Of the remaining tasks, the attached patch addresses these:
> * Add perfunctory tests for analyze_field to the relevant test files.
> o 150-polyanalyzer.t
> o 151-analyzer.t
> o 153-lc_normalizer.t
> o 154-tokenizer.t
> o 155-stopalizer.t
> o 156-stemmer.t
>
>
> * Change SegWriter to use analyze_field. [NOTE: Marvin did this]
> * Add optimized analyze_field implementations to LCNormalizer and
> PolyAnalyzer.
> * Add optimized analyze_field implementation to Tokenizer. This one's
> harder because it requires some advanced XS.
>
> * Copy and paste the utf8ify code into StringHelper.pm.
> * Add some tests to verify that it works.
> * Replace calls to utf8::upgrade with utf8ify.
> * We'll skip moving the utf8 conversion from InvIndexer to the
> Analyzers for now, since that has other implications.
>
I'm not convinced that the approach I took in Tokenizer's XS was most optimal.
But it passes all tests.
Still TODO:
> * Test that you can mod a document's contents, using code nearly
> identical to what will end up in the Swish/KS glue eventually.

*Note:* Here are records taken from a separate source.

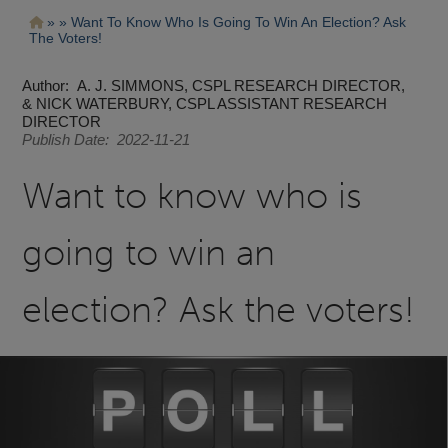
Pasar
Ruta
Want To Know Who Is Going To Win An Election? Ask
al
The Voters!
contenido
de
principal
navegación
Author
A. J. SIMMONS, CSPL RESEARCH DIRECTOR,
& NICK WATERBURY, CSPL ASSISTANT RESEARCH
DIRECTOR
Publish Date
2022-11-21
Want to know who is
going to win an
election? Ask the voters!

> * Expand Analyzer's docs with regard to subclassing.
I expect I'll be able to do both of those once I think a little more about what
I want Swish to do.
--
Peter Karman .
http://peknet.com/ . peter@peknet.com
-------------- next part --------------
Index: buildlib/KinoTestUtils.pm
===================================================================
--- buildlib/KinoTestUtils.pm (revision 2433)

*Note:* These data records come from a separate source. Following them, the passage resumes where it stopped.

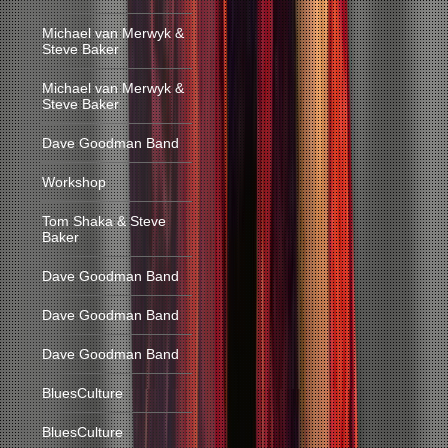
Michael van Merwyk &
Steve Baker
Michael van Merwyk &
Steve Baker
Dave Goodman Band
Workshop
Tom Shaka & Steve
Baker
Dave Goodman Band
Dave Goodman Band
Dave Goodman Band
BluesCulture
BluesCulture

+++ buildlib/KinoTestUtils.pm (working copy)
@@ -150,6 +150,13 @@
@got = $analyzer->analyze_raw($source);
Test::More::is_deeply( \@got, $expected, "analyze_raw: $message" );
+
+ $batch = $analyzer->analyze_field({content => $source}, 'content');
+ @got = ();
+ while ( my $token = $batch->next ) {
+ push @got, $token->get_text;
+ }
+ Test::More::is_deeply( \@got, $expected, "analyze_field: $message" );
}
1;
Index: t/508-hits.t
===================================================================
--- t/508-hits.t (revision 2433)
+++ t/508-hits.t (working copy)
@@ -8,7 +8,7 @@
use KinoSearch::Searcher;
use KinoTestUtils qw( create_invindex );
-my @docs = ( 'a b', 'a a b', 'a a a b', 'x' );
+my @docs = ( 'a b', 'a a b', 'a a a b', 'x' );
my $invindex = create_invindex(@docs);
my $searcher = KinoSearch::Searcher->new( invindex => $invindex, );
Index: t/154-tokenizer.t
===================================================================
--- t/154-tokenizer.t (revision 2433)
+++ t/154-tokenizer.t (working copy)
@@ -1,7 +1,7 @@
use strict;
use warnings;
-use Test::More tests => 8;
+use Test::More tests => 9;
use KinoSearch::Analysis::Tokenizer;
use KinoSearch::Analysis::TokenBatch;
@@ -51,3 +51,13 @@
[ 'a', ' ', 'b', ' ', 'c' ],
"no freakout when fed multiple tokens"
);
+
+$batch->reset;
+$tokenizer = KinoSearch::Analysis::Tokenizer->new();
+$batch
+ = $tokenizer->analyze_field( { monroe => 'some like it hot' }, 'monroe' );
+@token_texts = ();
+while ( my $token = $batch->next ) {
+ push @token_texts, $token->get_text;
+}
+is_deeply( \@token_texts, [ 'some', 'like', 'it', 'hot' ], "analyze_field" );
Index: t/601-queryparser.t
===================================================================
--- t/601-queryparser.t (revision 2433)
+++ t/601-queryparser.t (working copy)
@@ -39,7 +39,7 @@
sub analyzer { KinoSearch::Analysis::Tokenizer->new }
package main;
-use Test::More tests => 210;
+use Test::More tests => 212;
use KinoSearch::QueryParser::QueryParser;
use KinoSearch::Analysis::PolyAnalyzer;
@@ -47,7 +47,7 @@
use KinoSearch::InvIndexer;
use KinoSearch::Searcher;
use KinoSearch::Store::RAMFolder;
-use KinoSearch::Util::StringHelper qw( utf8_flag_on );
+use KinoSearch::Util::StringHelper qw( utf8_flag_on utf8ify );
use KinoTestUtils qw( create_invindex );
@@ -197,6 +197,16 @@
$hits = $searcher->search( query => $motorhead );
is( $hits->total_hits, 1, "QueryParser parses UTF-8 strings correctly" );
+$motorhead = "Mot\xF6rhead";
+utf8ify($motorhead);
+$unicode_invindex = create_invindex($motorhead);
+$searcher = KinoSearch::Searcher->new( invindex => $unicode_invindex, );
+
+$hits = $searcher->search( query => 'Mot' );
+is( $hits->total_hits, 0, "Pre-test - indexing worked properly" );
+$hits = $searcher->search( query => $motorhead );
+is( $hits->total_hits, 1, "QueryParser utf8ifys UTF-8 strings correctly" );
+
my $mf_folder = KinoSearch::Store::RAMFolder->new;
my $mf_schema = MultiFieldSchema->new;
my $mf_invindex = KinoSearch::InvIndex->create(
Index: t/519-and_or_scorer.t
===================================================================
--- t/519-and_or_scorer.t (revision 2433)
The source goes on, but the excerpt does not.